Share your knowledge about transportation design
Twentieth-century transportation design is a new area of collecting and research for the MFA, and for historians of art and design in general. This makes researching these pieces great fun, but there are cases where visitors to the exhibition know the answers that have eluded curators. We asked visitors to share their knowledge and help us learn more about these objects.

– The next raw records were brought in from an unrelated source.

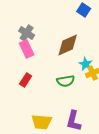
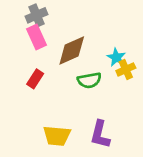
gray cross: (27, 33) -> (37, 15), turned 35
brown diamond: (68, 45) -> (72, 51), moved

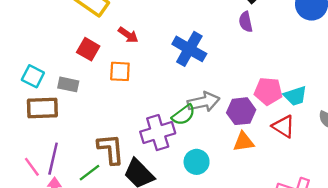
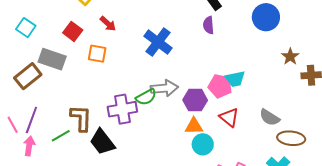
cyan square: (33, 76) -> (26, 28), moved
gray rectangle: (68, 84) -> (52, 59), size x1.5
cyan trapezoid: (295, 96) -> (235, 79), moved
brown rectangle: (42, 108) -> (28, 76), turned -44
cyan circle: (197, 162) -> (203, 144), moved

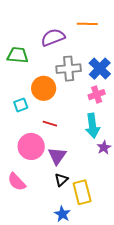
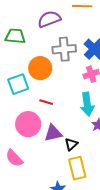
cyan square: (21, 105) -> (18, 84), size x1.5
purple triangle: (57, 156) -> (53, 133), turned 42
black triangle: (61, 180) -> (71, 144), moved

Here are some updates to “Planes, Trains, and Automobiles: Selections from the Jean S. and Frederic A. Sharf Collection” contributed by visitors:
We asked and you answered! So many visitors responded to our request for help with one of the plane models that the gallery label will be updated with the following text:
Stuka dive bomber, 1930s or 1940s
When this show opened, we had no idea which plane this model represented, so we asked for help through our e-mail address PTAHelp@mfa.org. A certain amount of embarrassment quickly followed, for it seems that nearly everyone who visits the show recognizes it immediately as a German Stuka dive bomber. The Stuka was one of the key German planes of World War II and is shown here as if in the middle of a diving attack. We received dozens of e-mails, often of dazzling erudition—proof that it never hurts to ask! Thank you to all!
The first plane I ever flew in was a TWA Lockheed Constellation from Boston to LaGuardia in 1958. It was big and dirty and it shook your teeth. What a thrill.
Thanks to the careful readers who have pointed out that the Burlington Zephyr’s famous run was “dawn to dusk,” not dust!
The “Airomobile” prototype model from 1936 reminded me of Buckminster Fuller’s “Dymaxion Car” from around 1933.